Tuesday, April 03, 2007

Risking Lives

So much for airport security.

Checkpoint security screeners at Denver International Airport last month failed to find liquid explosives packed in carry-on luggage and also improvised explosive devices, or IED's, worn by undercover agents sources told 9NEWS.

The problem here is simple-

The Transportation Security Administration (TSA) screeners failed most of the covert tests because of human error, sources told 9NEWS. Alarms went off on the machines, but sources said screeners violated TSA standard operating procedures and did not hand-search suspicious luggage, wand, or pat down the undercover agents.

Security simply not doing their job. The danger with terrorism is that we have to be constantly vigilant- they only need to get it right once to kill hundreds and possibly thousands of innocent people.

Sources told 9NEWS the Red Team was able to sneak about 90 percent of simulated weapons past checkpoint screeners in Denver. In the baggage area, screeners caught one explosive device that was packed in a suitcase. However later, screeners in the baggage area missed a book bomb, according to sources.

"There's very little substance to security," said former Red Team leader Bogdan Dzakovic. "It literally is all window dressing that we're doing. It's big theater on TV and when you go to the airport. It's just security theater."

It actually seems that the security in place is ridiculously bad- something that cannot possibly be justified post-9/11. Everyone knows the risks involved and for the TSA to be so negligent is criminal.

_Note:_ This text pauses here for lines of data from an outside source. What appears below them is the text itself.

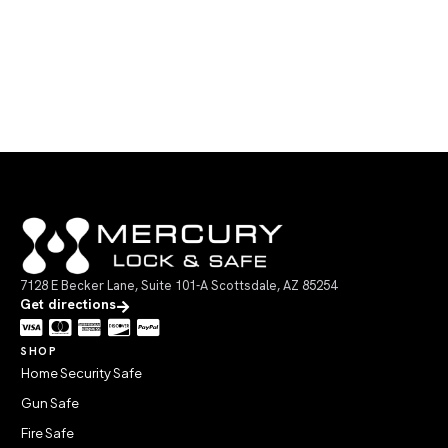
7128 E Becker Lane, Suite 101-A Scottsdale, AZ 85254
Get directions
SHOP
Home Security Safe
Gun Safe
Fire Safe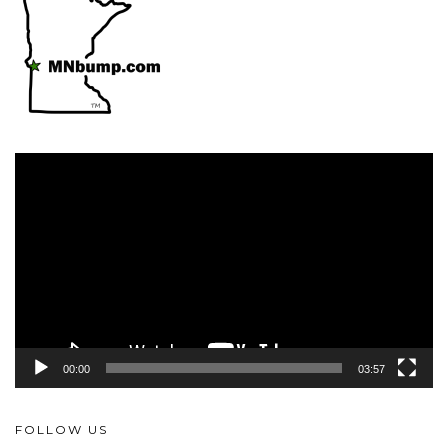
Video
Player
00:00
03:57
FOLLOW US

Dzakovic, who is currently a TSA inspector, said security is no better today [than before 9/11].

"It's worse now. The terrorists can pretty much do what they want when they want to do it," he said.

The TSA disagrees for preposterous reasons-

"We have a very robust program of which we are very proud, in which we utilize testing at all of our airports every single day," said Morris.

The security chief says he expects screeners to fail the Red Team tests because they are difficult.

"We could put these tests together so that we have a 100 percent success rate every single time," said Morris. "Then, they wouldn't be challenging, they wouldn't be realistic and they really wouldn't be stretching the limits and the imagination of the Transportation Security Officer."

In other words, the tests are based on what could actually happen and the TSA is ill-equipped to provide any kind of real security to passengers flying by air. They expect to fail tests that mirror reality and he has the gall to talk about it as some kind of "learning experience".

However, tests done by the Department of Homeland Security's Office of Inspector General and the U.S. Government Accountability Office in 2006 found widespread failures. According to the GAO, screeners at 15 airports missed 90 percent of the explosives and guns agents tried to sneak past checkpoints.

Also, a Denver woman who carries a Taser for personal protection, told 9NEWS she carried it on board airplanes last year six times. Her Taser shoots 500,000 volts of electricity. She says the TSA never caught it and stopped her.

Even worse, the funding required to hire more screening staff was buried in the "get out of Iraq" legislation that will be vetoed by Bush. If Congress was serious about this they wouldn't have done that but then again partisan politics trumping national security seems to be how things are these days.